You chewed on what I said for a very long time as your eyes blinked back the tears and you seemed to sit up a little. I could see the wheels turning in your head and at last, you said, "But...if I do...who would...who would go along with the charade?"
I smiled, feeling better that I had convinced you of how to approach this dilemma. And then I named off a few women in the neighborhood, all of which I knew would take my father in if given the chance. And through them all, you found fault. You found a way to negate my suggestions. I offered several women at work who I also knew admired my father. And still you shook your head and refused. "They would not be able to keep a secret and that would be dangerous for me at work," you reasoned.
All too true, I realized. There was no way to keep his reputation intact if he attempted an affair at work.
I sighed again, not knowing where to go from here. "It's pointless," you said hopelessly. "Mom wins and I...well...I lose her to other men. No one you mentioned would work out because someone would find out and more people would get hurt. I couldn't trust them to keep things quiet and...well...no trust, no love. Mom is the only one I can trust—at least, I thought...." You buried your face in your hands and my heart reached out to you.
My hands reached out to you, to hold you, to stop your shaking and heaving. We held each other close as you wept quietly on my shoulder. I stroked your hair and wiped your eyes as you slowly finished crying. And, tear-stained face and lips parted, I looked deeply into your eyes as you did mine. "Maybe..." I whispered. "Maybe you shouldn't...go elsewhere for love. Maybe..."
Your eyes searched mine as your brain raced through the possibilities of what I was saying, what I was suggesting. Actually have an affair, not with a stranger or a friend or a coworker. An affair with someone closer. Closer to home. Someone in your own backyard.
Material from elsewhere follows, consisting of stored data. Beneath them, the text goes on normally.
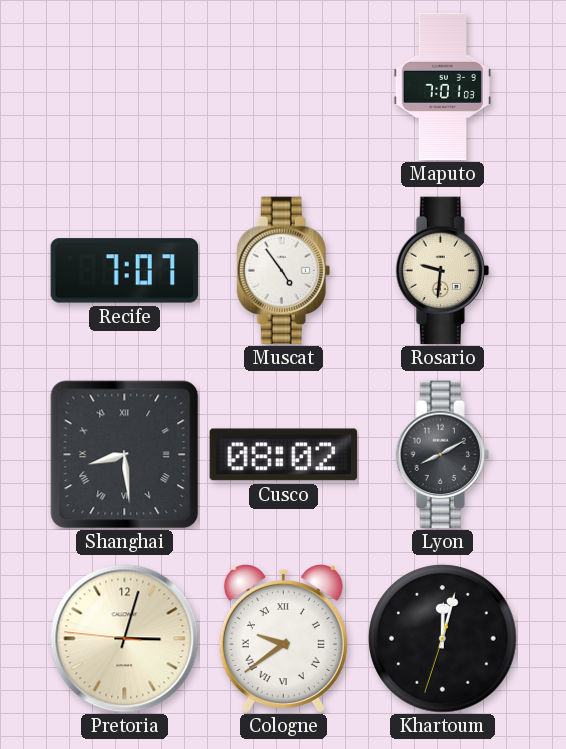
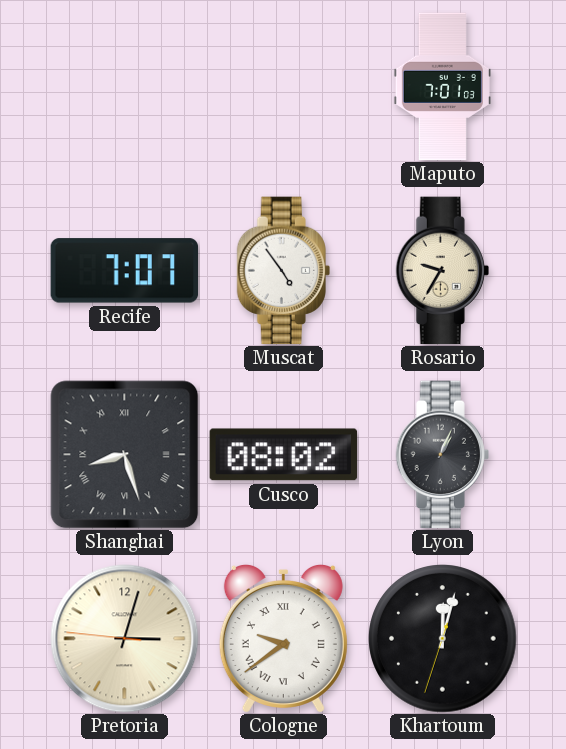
Rosario: 9:31 -> 9:35
Shanghai: 8:29 -> 8:27
Lyon: 8:10 -> 1:04
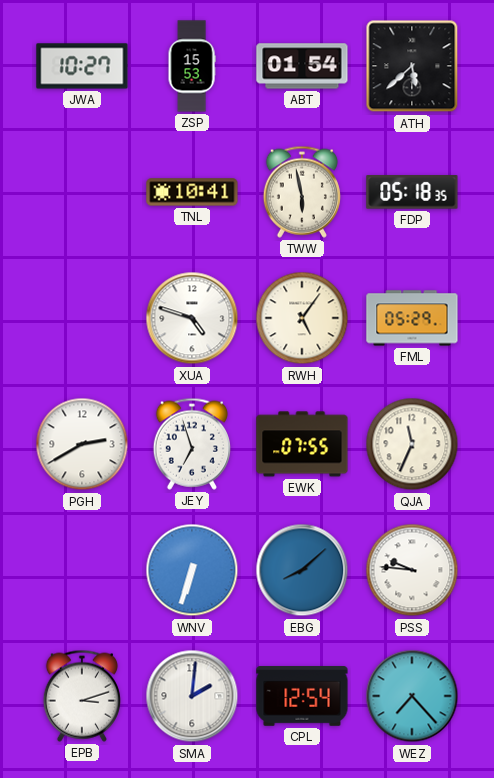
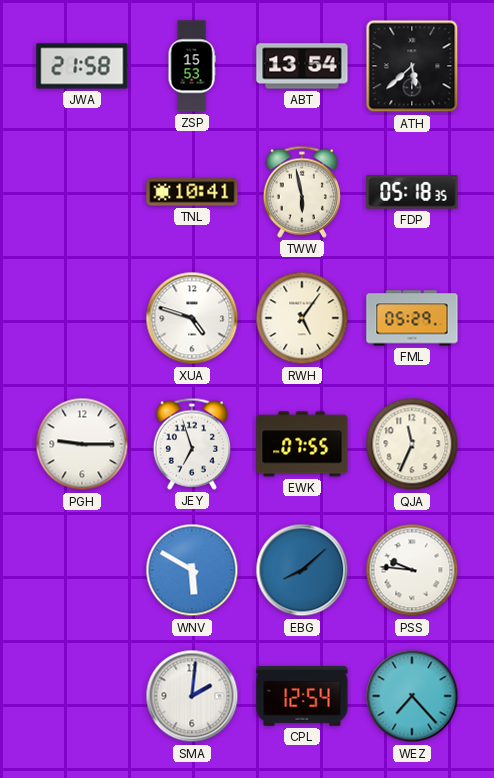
JWA: 10:27 -> 21:58
ABT: 01:54 -> 13:54
PGH: 2:40 -> 9:15
WNV: 6:33 -> 5:50
EPB: 3:12 -> none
Someone...in your own...daughter's bedroom!
You licked your lips and I could hear your ragged breath, your eyes confused, yet, slowly coming to realization. "But..."
I nodded slowly, resigned to what I was about to say, what I had to say. "Dad, I love you and I love mom and I don't want to lose both of you. I don't want you to split up. If this is the only way to get her jealous and to get her to value you as she should, then I am happy to help you both. I want to see you both survive and get through this."
"But..."
"Dad, it's okay. You're not forcing me. I'm not under aged. I'm doing this willingly."
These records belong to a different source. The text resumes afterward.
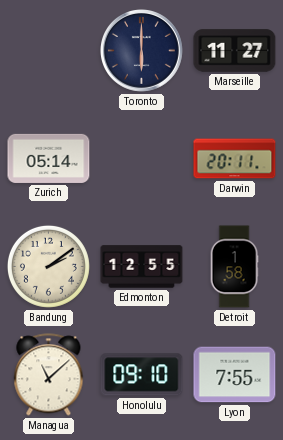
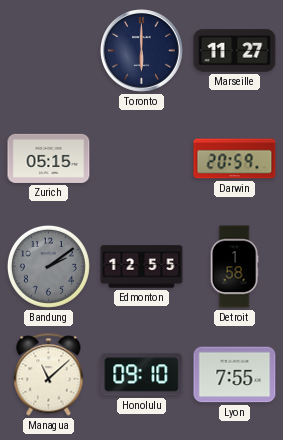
Zurich: 05:14 -> 05:15
Darwin: 20:11 -> 20:59
Bandung dial: cream -> grey
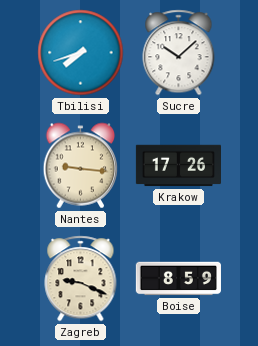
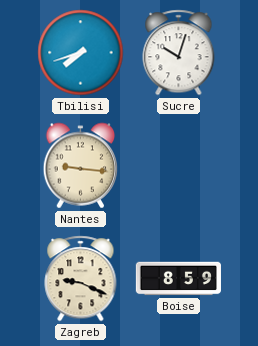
Sucre: 10:08 -> 10:03
Krakow: 17:26 -> none
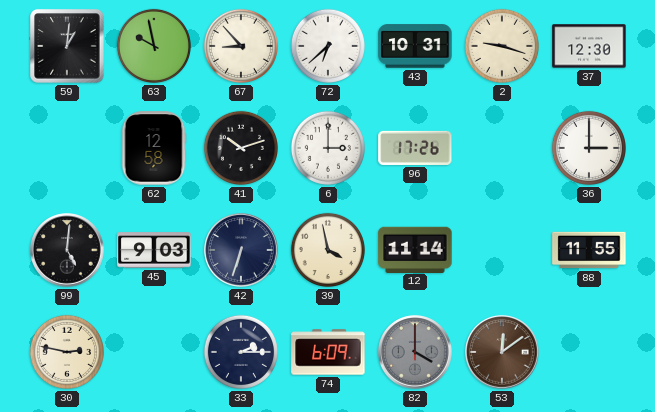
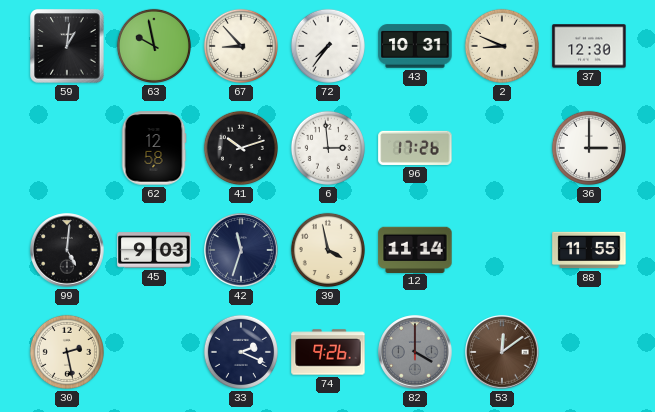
72: 6:38 -> 7:36
2: 9:18 -> 8:49
6: 3:00 -> 2:59
42: 6:33 -> 11:33
30: 2:47 -> 2:28
33: 2:15 -> 2:19
74: 6:09 -> 9:26
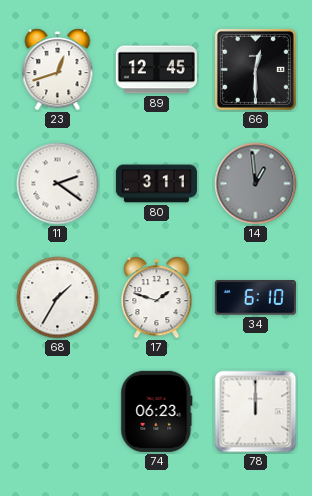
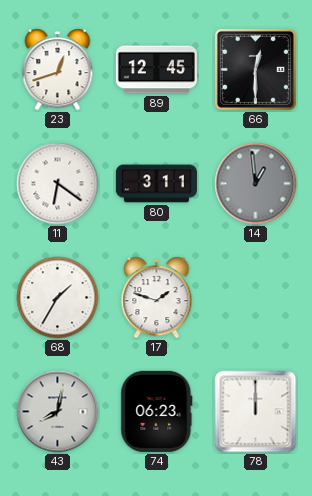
11: 2:21 -> 6:21
34: 6:10 -> none
43: none -> 8:02
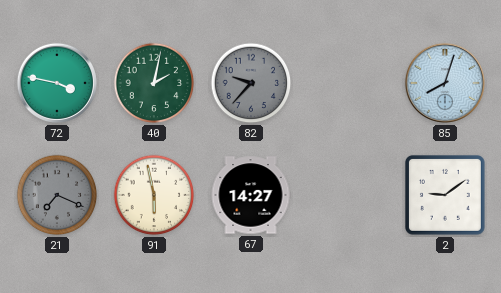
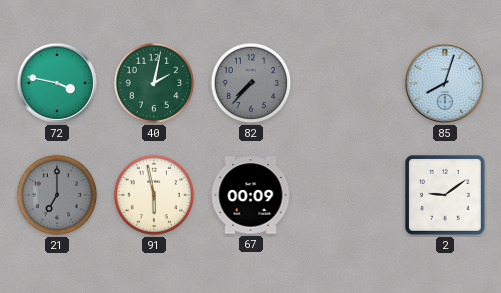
82: 9:37 -> 7:37
21: 7:19 -> 7:00
67: 14:27 -> 00:09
You shook your head, wordless, as you held my hand and helped me out of my bed. We stood, staring into each other's eyes, searching, looking for the sanity out of this situation. I watched as you swallowed once, taking in my body from head to toe, noticing my sheer pink nightgown as you beheld me as a man beholds a goddess. So reverent, so admiring. I blushed at your attention and soon we were floating towards each other in a loving embrace. I don't know, to this day, whether it was the alcohol. I don't know if it was preconceived, but I do know that your desire for me was shockingly evident as your hardness poked into my belly as you held me close.